If you’re having other issues with the GitLab CI, your best bet is to ask about it on #freedesktop on OFTC and tag Daniel Stone (daniels on IRC) or Eric Engestrom (eric_engestrom on IRC).

The three GitLab CI systems currently integrated are:

Farm management¶

Note

Never mix disabling/re-enabling a farm with any change that can affect a job that runs in another farm!

When the farm starts failing for any reason (power, network, out-of-space), it needs to be disabled by pushing separate MR with

git mv .ci-farms{,-disabled}/$farm_name

Find the GitLab handle of the farm’s admin in .gitlab-ci/farm-rules.yml and ping them on the MR. MRs to disable farms do not need to go through review, and can be assigned to Marge directly.

After farm restore functionality can be enabled by pushing a new merge request, which contains

git mv .ci-farms{-disabled,}/$farm_name

Warning

Pushing (git push) directly to main is forbidden; this change must be sent as a Merge Request.

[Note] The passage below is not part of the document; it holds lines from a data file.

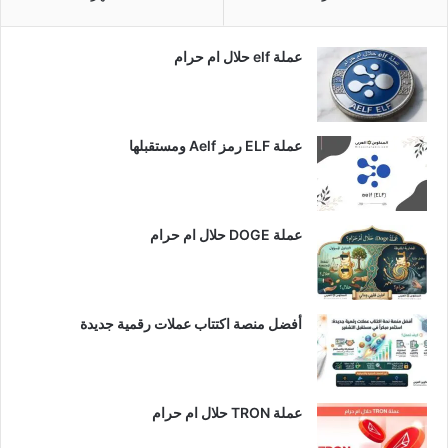
عملة elf حلال ام حرام
عملة ELF رمز Aelf ومستقبلها
عملة DOGE حلال ام حرام
أفضل منصة اكتتاب عملات رقمية جديدة
عملة TRON حلال ام حرام​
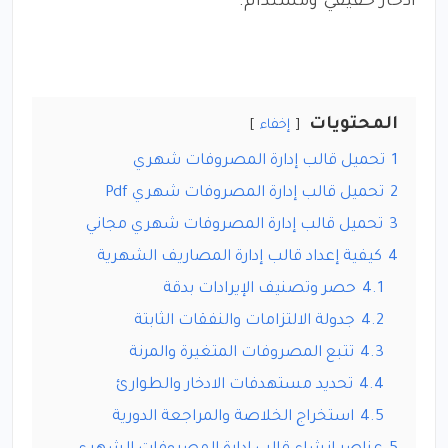
ادخار حقيقي ومستدام.
المحتويات
إخفاء
1
تحميل قالب إدارة المصروفات شهري
2
تحميل قالب إدارة المصروفات شهري Pdf
3
تحميل قالب إدارة المصروفات شهري مجاني
4
كيفية إعداد قالب إدارة المصاريف الشهرية
4.1
حصر وتصنيف الإيرادات بدقة
4.2
جدولة الالتزامات والنفقات الثابتة
4.3
تتبع المصروفات المتغيرة والمرنة
4.4
تحديد مستهدفات الادخار والطوارئ
4.5
استخراج الخلاصة والمراجعة الدورية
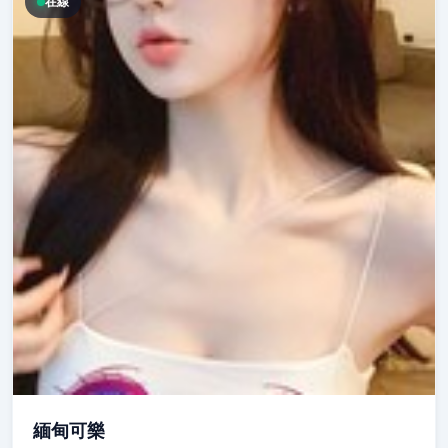
在線
緬甸可樂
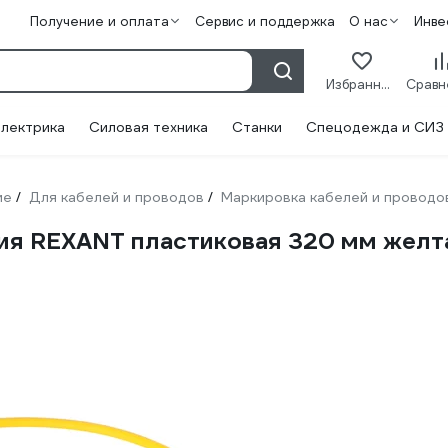
Получение и оплата
Сервис и поддержка
О нас
Инве
Избранное
лектрика
Силовая техника
Станки
Спецодежда и СИЗ
ие
Для кабелей и проводов
Маркировка кабелей и проводо
/
/
ия REXANT пластиковая 320 мм желта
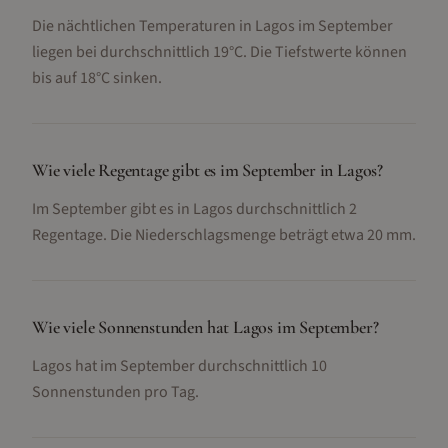
Die nächtlichen Temperaturen in Lagos im September
liegen bei durchschnittlich 19°C. Die Tiefstwerte können
bis auf 18°C sinken.
Wie viele Regentage gibt es im September in Lagos?
Im September gibt es in Lagos durchschnittlich 2
Regentage. Die Niederschlagsmenge beträgt etwa 20 mm.
Wie viele Sonnenstunden hat Lagos im September?
Lagos hat im September durchschnittlich 10
Sonnenstunden pro Tag.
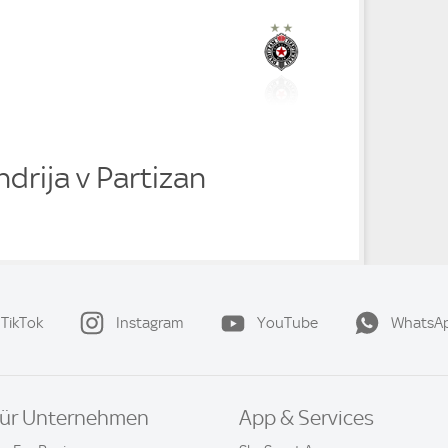
drija v Partizan
TikTok
Instagram
YouTube
WhatsA
ür Unternehmen
App & Services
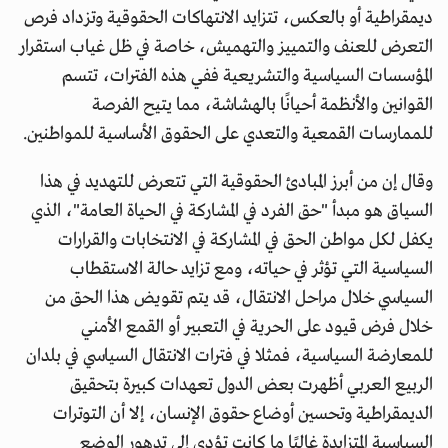
ديمقراطية أو بالعكس، تتزايد الانتهاكات الحقوقية وتزداد فرص
التعرض للعنف والتمييز والتهميش، خاصة في ظل غياب استقرار
المؤسسات السياسية والتشريعية ففي هذه الفترات، تتسم
القوانين والأنظمة أحيانًا بالهشاشة، مما يتيح الفرصة
للممارسات القمعية والتعدي على الحقوق الأساسية للمواطنين.
وقال إن من أبرز المبادئ الحقوقية التي تتعرض للتهديد في هذا
السياق هو مبدأ "حق الفرد في المشاركة في الحياة العامة"، الذي
يكفل لكل مواطن الحق في المشاركة في الانتخابات والقرارات
السياسية التي تؤثر في حياته، ومع تزايد حالة الاستقطاب
السياسي خلال مراحل الانتقال، قد يتم تقويض هذا الحق من
خلال فرض قيود على الحرية في التعبير أو القمع الأمني
للمعارضة السياسية، فمثلا في فترات الانتقال السياسي في بلدان
الربيع العربي أظهرت بعض الدول تعهدات كبيرة بتحقيق
الديمقراطية وتحسين أوضاع حقوق الإنسان، إلا أن التوترات
السياسية المتزايدة غالبًا ما كانت تؤدي إلى تدهور الوضع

Application traces replay¶

The CI replays application traces with various drivers in two different jobs. The first job replays traces listed in src/<driver>/ci/traces-<driver>.yml files and if any of those traces fail the pipeline fails as well. The second job replays traces listed in src/<driver>/ci/restricted-traces-<driver>.yml and it is allowed to fail. This second job is only created when the pipeline is triggered by marge-bot or any other user that has been granted access to these traces.

A traces YAML file also includes a download-url pointing to a MinIO instance where to download the traces from. While the first job should always work with publicly accessible traces, the second job could point to an URL with restricted access.

Restricted traces are those that have been made available to Mesa developers without a license to redistribute at will, and thus should not be exposed to the public. Failing to access that URL would not prevent the pipeline to pass, therefore forks made by contributors without permissions to download non-redistributable traces can be merged without friction.

As an aside, only maintainers of such non-redistributable traces are responsible for ensuring that replays are successful, since other contributors would not be able to download and test them by themselves.

Those Mesa contributors that believe they could have permission to access such non-redistributable traces can request permission to Daniel Stone <daniels@collabora.com>.

gitlab.freedesktop.org accounts that are to be granted access to these traces will be added to the OPA policy for the MinIO repository as per https://gitlab.freedesktop.org/freedesktop/helm-gitlab-infra/-/commit/a3cd632743019f68ac8a829267deb262d9670958 .

So the jobs are created in personal repositories, the name of the user’s account needs to be added to the rules attribute of the GitLab CI job that accesses the restricted accounts.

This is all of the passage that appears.